In the healthcare field, about 700,000 scientific articles are published each year, Mr Chow pointed out. IBM helps medical specialists identify the latest information in their field of interest to help improve institutional knowledge and best practices.
“AI is helping make life better at work and at home,” Mr Chow concluded.
AI in networking and security
“By 2020, insights-driven businesses will steal US$1.2 trillion per annum from their less-informed peers,” predicted Garrick Ng, Chief Technology Officer of Cisco Hong Kong, Macau and Taiwan. Ng explained why ML is emerging now:
- Lower storage costs.
- Much higher central processing unit (CPU) speed, which allows more to be done.
- Algorithm maturity and efficiency.
Ng also explained the difference between AI, ML and DL. DL is a subset of ML, which in turn is a subset of AI. While AI is a technique that allows computers to mimic human behavior, ML gives computers the ability to learn from data. This is the present focus, since it is the recent explosive increase in data that allows machines to learn. But the neural network in DL is a powerful and diverse tool used at Cisco.
Cisco is involved in cognitive collaboration, applying it in the form of bots and virtual assistants, computer vision (CV), and audio and visual technology.
In CV, computing ability allows the computer to be trained to do tasks better and faster than humans can. “But we will not see Terminator-type capability in robots,” he said. “CV can be used to do only very specific tasks that can’t be transferred to other functions.”
He showed an example of how CV can be used in a video conference to count people, adjust the temperature, identify and zoom in on the active speaker, and connect names to faces to make work more productive. In another example, Cisco’s Webex assistant uses speech recognition to allow voice control and natural language understanding, which permits dialog management and question-and-answer sessions, as well as room booking and temperature adjustment through voice commands. “These changes won’t transform life,” Ng said, “but they will make small improvements.”

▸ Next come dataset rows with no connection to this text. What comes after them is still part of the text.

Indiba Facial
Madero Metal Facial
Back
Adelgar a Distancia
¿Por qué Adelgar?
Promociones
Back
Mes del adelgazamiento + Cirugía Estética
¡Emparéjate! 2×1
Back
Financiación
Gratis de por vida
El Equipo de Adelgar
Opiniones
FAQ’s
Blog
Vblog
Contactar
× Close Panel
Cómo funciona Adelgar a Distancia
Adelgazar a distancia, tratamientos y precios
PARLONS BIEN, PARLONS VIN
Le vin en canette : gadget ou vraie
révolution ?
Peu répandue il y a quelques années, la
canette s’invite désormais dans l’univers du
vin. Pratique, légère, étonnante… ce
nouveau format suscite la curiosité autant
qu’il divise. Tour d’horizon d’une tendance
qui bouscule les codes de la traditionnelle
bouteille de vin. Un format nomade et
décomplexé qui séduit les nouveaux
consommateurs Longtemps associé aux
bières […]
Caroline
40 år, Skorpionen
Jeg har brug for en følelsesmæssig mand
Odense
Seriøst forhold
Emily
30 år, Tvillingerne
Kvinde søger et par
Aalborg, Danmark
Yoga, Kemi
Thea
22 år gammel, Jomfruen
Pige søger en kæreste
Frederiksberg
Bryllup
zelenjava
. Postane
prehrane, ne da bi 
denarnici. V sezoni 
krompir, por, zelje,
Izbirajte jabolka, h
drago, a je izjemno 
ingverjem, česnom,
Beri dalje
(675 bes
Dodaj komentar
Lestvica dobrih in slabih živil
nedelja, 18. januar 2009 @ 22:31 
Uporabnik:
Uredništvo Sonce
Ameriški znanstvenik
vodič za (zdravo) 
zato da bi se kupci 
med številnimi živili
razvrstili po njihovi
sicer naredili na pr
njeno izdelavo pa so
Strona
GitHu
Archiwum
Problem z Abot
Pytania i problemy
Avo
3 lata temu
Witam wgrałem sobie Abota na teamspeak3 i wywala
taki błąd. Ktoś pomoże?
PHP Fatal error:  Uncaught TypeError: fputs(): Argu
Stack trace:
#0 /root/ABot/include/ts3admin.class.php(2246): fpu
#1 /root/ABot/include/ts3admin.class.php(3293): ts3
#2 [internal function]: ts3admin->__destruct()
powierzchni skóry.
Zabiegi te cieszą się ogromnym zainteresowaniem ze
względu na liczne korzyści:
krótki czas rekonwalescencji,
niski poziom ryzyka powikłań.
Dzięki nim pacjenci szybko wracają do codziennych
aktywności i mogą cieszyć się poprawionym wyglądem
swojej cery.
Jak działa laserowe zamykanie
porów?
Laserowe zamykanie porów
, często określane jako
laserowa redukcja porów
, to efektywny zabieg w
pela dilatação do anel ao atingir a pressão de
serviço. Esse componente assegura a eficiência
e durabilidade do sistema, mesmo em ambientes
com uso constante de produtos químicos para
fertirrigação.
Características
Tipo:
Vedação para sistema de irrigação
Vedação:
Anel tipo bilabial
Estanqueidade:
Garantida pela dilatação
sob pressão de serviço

Another AI function is noise detection in meetings. AI can detect and classify non-human noises, and transform the noise data or mute it.

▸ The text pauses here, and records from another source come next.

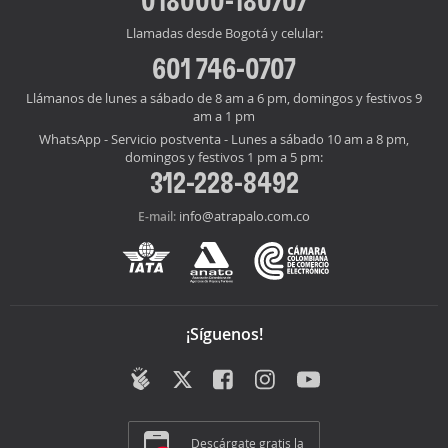
018000-180707
Llamadas desde Bogotá y celular:
601 746-0707
Llámanos de lunes a sábado de 8 am a 6 pm, domingos y festivos 9
am a 1 pm
WhatsApp - Servicio postventa - Lunes a sábado 10 am a 8 pm,
domingos y festivos 1 pm a 5 pm:
312-228-8492
info@atrapalo.com.co
E-mail:
¡Síguenos!
Descárgate gratis la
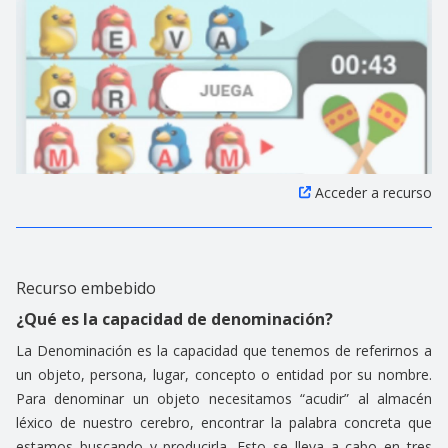
Acceder a recurso
Recurso embebido
¿Qué es la capacidad de denominación?
La Denominación es la capacidad que tenemos de referirnos a
un objeto, persona, lugar, concepto o entidad por su nombre.
Para denominar un objeto necesitamos “acudir” al almacén
léxico de nuestro cerebro, encontrar la palabra concreta que
estamos buscando y producirla. Esto se lleva a cabo en tres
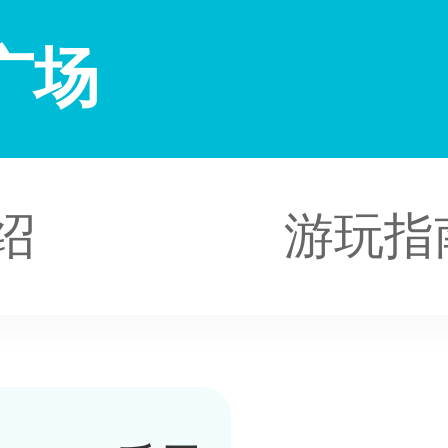
广场
绍
游玩指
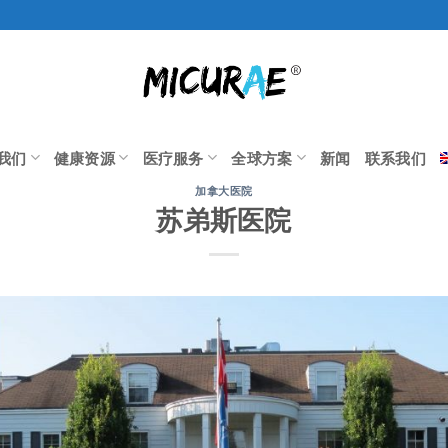
我们
健康资源
医疗服务
全球方案
新闻
联系我们
加拿大医院
苏弟斯医院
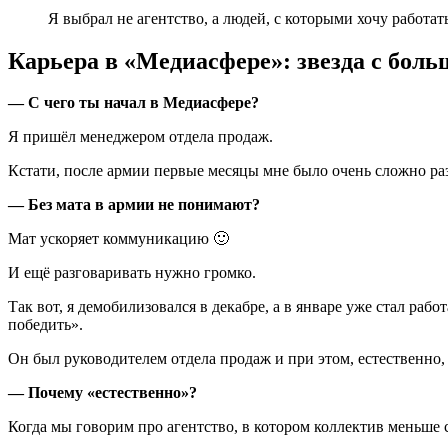
Я выбрал не агентство, а людей, с которыми хочу работать
Карьера в «Медиасфере»: звезда с бо
— С чего ты начал в Медиасфере?
Я пришёл менеджером отдела продаж.
Кстати, после армии первые месяцы мне было очень сложно раз
— Без мата в армии не понимают?
Мат ускоряет коммуникацию 🙂
И ещё разговаривать нужно громко.
Так вот, я демобилизовался в декабре, а в январе уже стал раб
победить».
Он был руководителем отдела продаж и при этом, естественно,
— Почему «естественно»?
Когда мы говорим про агентство, в котором коллектив меньше 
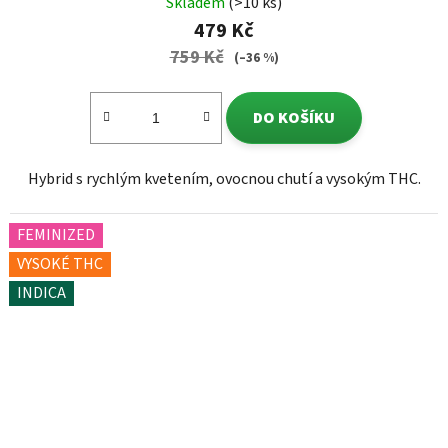
Skladem
(>10 ks)
479 Kč
759 Kč
(–36 %)
DO KOŠÍKU
Hybrid s rychlým kvetením, ovocnou chutí a vysokým THC.
FEMINIZED
VYSOKÉ THC
INDICA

Cyber-security is being improved through AI, said Ng. Cisco blocks 20 billion threats per day. By looking at initial data packets and the sequence of packet lengths and times, Sisco can map the entire internet in a three-dimensional flow, ‚identifying the good guys and the bad guys‘.
Cisco provides predictive analysis for network outages, explained Ng. On one network with 57,000 devices and 60 platforms, Cisco can predict an outage 15 hours before it happens and provide a preventive fix within one hour. “ML can give these precise predictions thanks to massive data,” Ng explained. “In the ML universe, data is king, even more important than algorithms. Whoever has the best data will have the best system.”
“The main benefits of AI and ML,” concluded Ng, “will be intelligent infrastructure and improved business efficiency.”